Thursday, September 24, 2009

Are Desalination Plants Are the 21st Century's Coal Slurry Pipelines?


Several times, the House of Representatives defeated legislation that would have encouraged coal slurry pipelines by granting them eminent domain. Some 1000 miles of water wasting, energy wasting and polluting coal pipelines would have tapped into the Madison Formation in Wyoming, wasting massive quantities of energy and polluting the environment in Arkansas to hexavalent chromium.

I wrote an 11,500 word article on coal pipelines, which was excerpted and reprinted in the Congressional Record. Farmers, ranchers, hunters, fishermen, small business people, environmentalists and conservationists defeated the pipeline interests.

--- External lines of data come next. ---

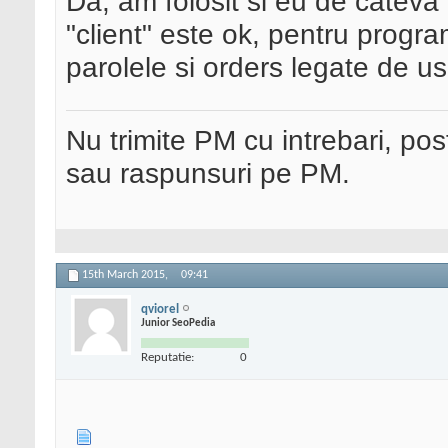
Da, am folosit si eu de cateva 
"client" este ok, pentru prog
parolele si orders legate de us
Nu trimite PM cu intrebari, pos
sau raspunsuri pe PM.
15th March 2015,
09:41
qviorel
Junior SeoPedia
Reputatie:
0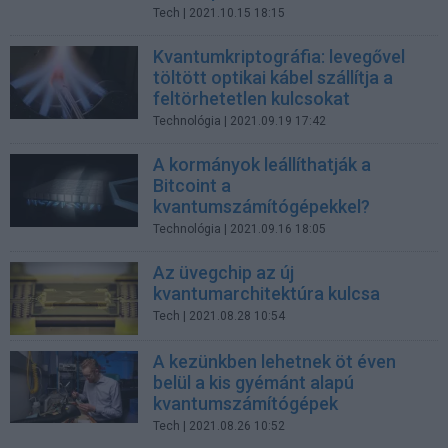
Tech
| 2021.10.15 18:15
Kvantumkriptográfia: levegővel
töltött optikai kábel szállítja a
feltörhetetlen kulcsokat
Technológia
| 2021.09.19 17:42
A kormányok leállíthatják a
Bitcoint a
kvantumszámítógépekkel?
Technológia
| 2021.09.16 18:05
Az üvegchip az új
kvantumarchitektúra kulcsa
Tech
| 2021.08.28 10:54
A kezünkben lehetnek öt éven
belül a kis gyémánt alapú
kvantumszámítógépek
Tech
| 2021.08.26 10:52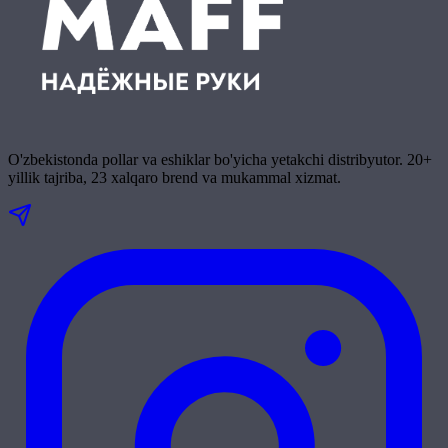
O'zbekistonda pollar va eshiklar bo'yicha yetakchi distribyutor. 20+
yillik tajriba, 23 xalqaro brend va mukammal xizmat.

Now we are faced with the possibility of a "water war," in which wasteful South FLorida special interests plug for desalination plants (not in their backyard, but in ours) hooked up to big pipes sending water to South Florida, ruining our area as SOuth Florida has already been ruined by bad planning.

My mother had a sign in her office for many years -- "Poor planning on your part does not necessarily create an emergency on my part."

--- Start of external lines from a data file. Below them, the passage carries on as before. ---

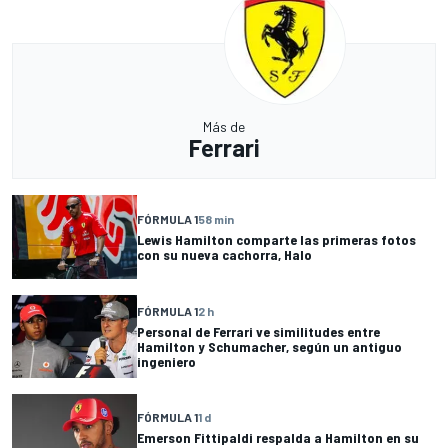
Más de
Ferrari
FÓRMULA 1
58 min
Lewis Hamilton comparte las primeras fotos
con su nueva cachorra, Halo
FÓRMULA 1
2 h
Personal de Ferrari ve similitudes entre
Hamilton y Schumacher, según un antiguo
ingeniero
FÓRMULA 1
1 d
Emerson Fittipaldi respalda a Hamilton en su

North FLorida needs to tell South Florida (and Orlando) to srart conserving their water, instead of attempting to steal our water (like something out of the true-life experience of the Los Angeles Department of Water and Power in the Owens Valley and elsewhere in California, dramatized by the movie, "Chinatown," with Jack Nicholson.

We've already seen what secretive planning by Walt Disney Company did to Orlando, as documented by Carl Hiassen in "Team Rodent -- How Disney Devours the World."

We don't need bad planning, energy waste and ugliness inflicted on our coasts here.

Thus the desalination plant requires the most intense public scrutiny, public picketing, and public protest -- we don't need to destroy our coast (and our chances of getting a St. Augustine National Historical Park, National Seashore and National Scenic Coastal Parkway here).

Let 'em build a desalination plant in South Florida if they want, but not here.